## Page images and extracted text
-- -- --

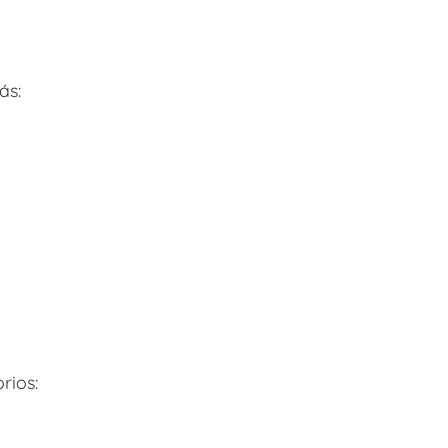
ás:
rios:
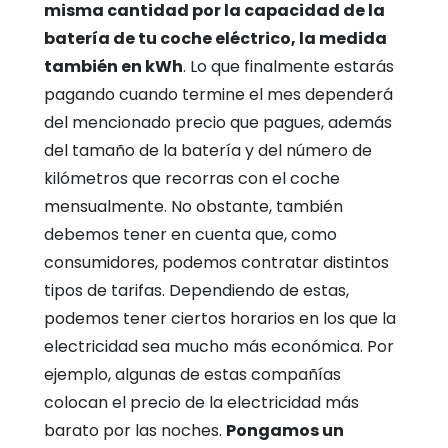
misma cantidad por la capacidad de la
batería de tu coche eléctrico, la medida
también en kWh
. Lo que finalmente estarás
pagando cuando termine el mes dependerá
del mencionado precio que pagues, además
del tamaño de la batería y del número de
kilómetros que recorras con el coche
mensualmente. No obstante, también
debemos tener en cuenta que, como
consumidores, podemos contratar distintos
tipos de tarifas. Dependiendo de estas,
podemos tener ciertos horarios en los que la
electricidad sea mucho más económica. Por
ejemplo, algunas de estas compañías
colocan el precio de la electricidad más
barato por las noches.
Pongamos un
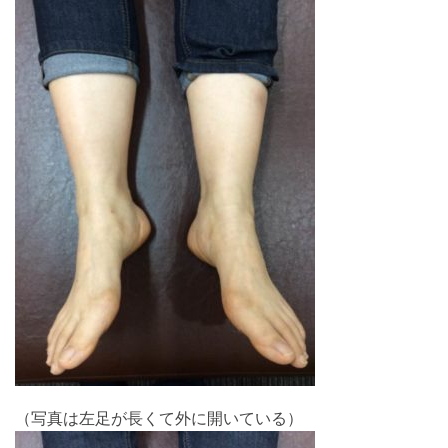
（写真は左足が長くて外に開いている）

-- -- --

## THE TASK
Restate word for word the lines running from the one with "del mencionado precio que pagues, además" to the end of the entries; pictures are to be left out.

## EXERCISE OUTPUT
del mencionado precio que pagues, además
del tamaño de la batería y del número de
kilómetros que recorras con el coche
mensualmente. No obstante, también
debemos tener en cuenta que, como
consumidores, podemos contratar distintos
tipos de tarifas. Dependiendo de estas,
podemos tener ciertos horarios en los que la
electricidad sea mucho más económica. Por
ejemplo, algunas de estas compañías
colocan el precio de la electricidad más
barato por las noches.
Pongamos un
（写真は左足が長くて外に開いている）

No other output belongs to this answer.